Hyundai’s market share was 5.9 per cent last month, the company’s best result since the factory took over distribution in 2003.
Sales and marketing director Kevin McCann says more consumers are getting the message about value.
The budget Getz and small i30 performed strongly, helped by the iLoad and iMax. The i30 had its best result yet, selling 1234.
With the exception of Hyundai, Audi and Jaguar, the economic downturn is ravaging local carmakers and most imports.
Audi lifted its share 5.4 per cent and Jaguar 22 per cent, largely on the back of the success of its XF sedan. Fiat and Dodge also had spikes on the back of big incentives.
Sales were down across all segments and fleets, which normally return to the market in February, were noticeably absent.
Of the three local volume players, Toyota is still market leader but its sales fell 31 per cent last month (14,274 compared with 20,703 in February last year).
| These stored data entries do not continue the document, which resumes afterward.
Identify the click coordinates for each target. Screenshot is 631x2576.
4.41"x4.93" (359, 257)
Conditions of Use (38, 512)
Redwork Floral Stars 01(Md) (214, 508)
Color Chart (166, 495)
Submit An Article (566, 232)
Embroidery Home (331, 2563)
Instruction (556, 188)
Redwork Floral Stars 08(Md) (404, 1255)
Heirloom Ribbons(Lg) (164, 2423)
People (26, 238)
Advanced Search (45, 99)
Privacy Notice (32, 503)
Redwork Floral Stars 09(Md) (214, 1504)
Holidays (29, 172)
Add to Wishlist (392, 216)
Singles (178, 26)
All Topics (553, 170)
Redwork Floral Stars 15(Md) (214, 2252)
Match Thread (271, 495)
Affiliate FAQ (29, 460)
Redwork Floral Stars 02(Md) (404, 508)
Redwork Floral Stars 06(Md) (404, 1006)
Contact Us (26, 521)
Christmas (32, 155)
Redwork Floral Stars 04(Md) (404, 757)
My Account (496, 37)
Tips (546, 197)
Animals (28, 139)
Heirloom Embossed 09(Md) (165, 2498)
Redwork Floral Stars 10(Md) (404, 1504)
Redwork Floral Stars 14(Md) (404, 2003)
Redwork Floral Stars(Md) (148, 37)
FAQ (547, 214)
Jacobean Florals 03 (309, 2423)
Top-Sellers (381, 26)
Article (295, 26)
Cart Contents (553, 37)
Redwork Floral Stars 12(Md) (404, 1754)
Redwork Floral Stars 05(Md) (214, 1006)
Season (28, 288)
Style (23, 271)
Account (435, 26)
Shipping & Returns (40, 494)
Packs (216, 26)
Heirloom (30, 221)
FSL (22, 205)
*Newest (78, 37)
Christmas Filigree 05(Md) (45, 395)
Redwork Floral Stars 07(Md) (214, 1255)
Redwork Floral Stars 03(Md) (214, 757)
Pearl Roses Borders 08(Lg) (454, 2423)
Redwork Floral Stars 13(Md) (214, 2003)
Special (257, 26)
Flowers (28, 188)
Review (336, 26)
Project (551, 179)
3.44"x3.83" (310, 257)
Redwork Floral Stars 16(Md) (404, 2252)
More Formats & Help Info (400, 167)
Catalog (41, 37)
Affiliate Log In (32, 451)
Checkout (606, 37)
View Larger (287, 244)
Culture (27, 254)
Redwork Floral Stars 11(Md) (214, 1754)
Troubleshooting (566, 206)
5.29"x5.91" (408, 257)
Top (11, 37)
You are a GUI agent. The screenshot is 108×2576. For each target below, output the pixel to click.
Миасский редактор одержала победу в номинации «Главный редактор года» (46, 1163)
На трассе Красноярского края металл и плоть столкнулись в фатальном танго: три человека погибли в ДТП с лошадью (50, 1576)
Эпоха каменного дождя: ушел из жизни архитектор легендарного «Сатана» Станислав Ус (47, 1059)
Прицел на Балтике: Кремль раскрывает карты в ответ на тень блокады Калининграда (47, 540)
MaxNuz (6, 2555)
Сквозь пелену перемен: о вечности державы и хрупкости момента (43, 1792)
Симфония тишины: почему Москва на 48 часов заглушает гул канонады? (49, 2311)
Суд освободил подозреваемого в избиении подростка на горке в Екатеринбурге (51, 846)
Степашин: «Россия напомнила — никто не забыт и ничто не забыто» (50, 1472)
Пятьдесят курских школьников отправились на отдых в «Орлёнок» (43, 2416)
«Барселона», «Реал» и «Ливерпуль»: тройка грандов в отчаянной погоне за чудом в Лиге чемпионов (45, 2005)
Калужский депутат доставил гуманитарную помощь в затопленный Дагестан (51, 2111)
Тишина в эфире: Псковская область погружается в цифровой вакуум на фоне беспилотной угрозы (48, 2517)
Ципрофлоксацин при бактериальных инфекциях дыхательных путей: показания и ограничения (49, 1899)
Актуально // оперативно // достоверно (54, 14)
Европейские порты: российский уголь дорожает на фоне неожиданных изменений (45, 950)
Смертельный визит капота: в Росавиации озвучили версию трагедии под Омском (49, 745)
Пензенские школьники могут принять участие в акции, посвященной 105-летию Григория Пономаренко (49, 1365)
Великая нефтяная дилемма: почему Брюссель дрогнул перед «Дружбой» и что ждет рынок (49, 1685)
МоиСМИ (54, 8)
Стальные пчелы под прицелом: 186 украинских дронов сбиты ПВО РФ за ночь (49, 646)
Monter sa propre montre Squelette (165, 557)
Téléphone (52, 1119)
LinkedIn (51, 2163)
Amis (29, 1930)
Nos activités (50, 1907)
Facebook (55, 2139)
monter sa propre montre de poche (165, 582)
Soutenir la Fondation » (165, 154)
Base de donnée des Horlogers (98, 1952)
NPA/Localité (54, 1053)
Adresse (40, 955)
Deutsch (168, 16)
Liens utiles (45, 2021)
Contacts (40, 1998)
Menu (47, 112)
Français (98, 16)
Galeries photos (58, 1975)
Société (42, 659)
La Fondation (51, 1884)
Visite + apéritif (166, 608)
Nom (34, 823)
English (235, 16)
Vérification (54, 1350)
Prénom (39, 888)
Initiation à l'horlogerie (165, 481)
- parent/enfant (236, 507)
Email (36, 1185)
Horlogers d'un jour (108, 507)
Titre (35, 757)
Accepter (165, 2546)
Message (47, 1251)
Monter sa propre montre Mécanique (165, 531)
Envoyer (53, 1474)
Holden was down 27 per cent and Ford 21 per cent.
The Commodore and Aurion were the biggest local big-six losers, down 22 per cent and 48 per cent. However, the Commodore managed to win back top sales spot (3376) from the Mazda3 (2989). The FG Falcon was fifth behind the Toyota Corolla and HiLux.
Economic uncertainty is also affecting the luxury segment. Mercedes-Benz sales are down 22 per cent, BMW 21 per cent, Alfa Romeo 52 per cent, Lexus 30 per cent, Volvo 30 per cent and VW 13 per cent. Porsche has taken a big hit — down 47 per cent.
However, auto analyst David Gelb of KPMG warns against comparisons because the first half of 2008 was a bumper sales period.